Birds. Wheeling birds.

From Lake Kiboko’s western edge in the lee of the ramparts on that side of the Rift a glittering cloud of birds arose. Cormorants or kingfishers. They were too far away to identify even with my combination reduced-print Bible and field guide but I still believed they’d reacted to my presence. Their appearance above the lake legitimized my arrival. It seemed in fact as if I’d summoned these birds into being.

The past was awakening.

Long ago my first awakening to my gift as a spirit-traveler sprang from a vision of pigeons flying above the rooftops of old Seville. Birds on the wing always evoke this early memory in me just as a taste of madeleine soaked in a decoction of lime flowers always brought to Proust a recollection of his childhood village. A paradox: two million years before my birth I had recalled my infancy.

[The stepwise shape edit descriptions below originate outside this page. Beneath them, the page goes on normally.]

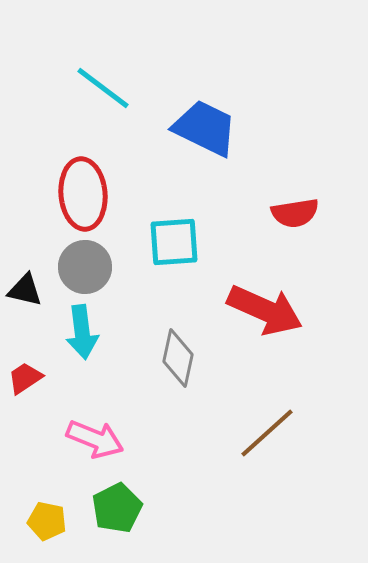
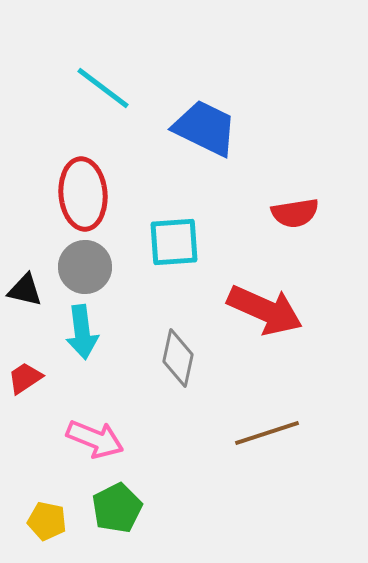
brown line: rotated 24 degrees clockwise
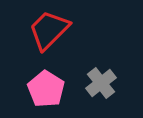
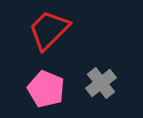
pink pentagon: rotated 9 degrees counterclockwise
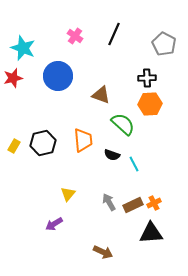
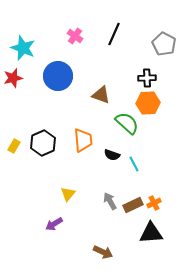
orange hexagon: moved 2 px left, 1 px up
green semicircle: moved 4 px right, 1 px up
black hexagon: rotated 10 degrees counterclockwise
gray arrow: moved 1 px right, 1 px up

Boom! The lakescape came alive.

Not forty feet away a crocodile moments ago a small pebbly ridge beside the lake slithered into the water. Beyond the creature submerged to their nostrils a family of hippopotami took their ease in the weed-grown shallows. All members of an extinct species H. gorgops identifiable by their periscopic eyes. Ah but language plays tricks on us. How extinct could they be when they lounged there like living engines? I not this riverhorse family embodied the anachronism here.

Never one to doubt the force of future technology I took out my transcordion and texted this message: I’m home, Dr. Kaprow. This is the destination foretold for me in thousands upon thousands of spirit-traveling episodes. It’s inhabited, this place, and I’m one of its inhabitants. Wow. I waited for a response that never came and at last stuck the transcordion back in my pocket.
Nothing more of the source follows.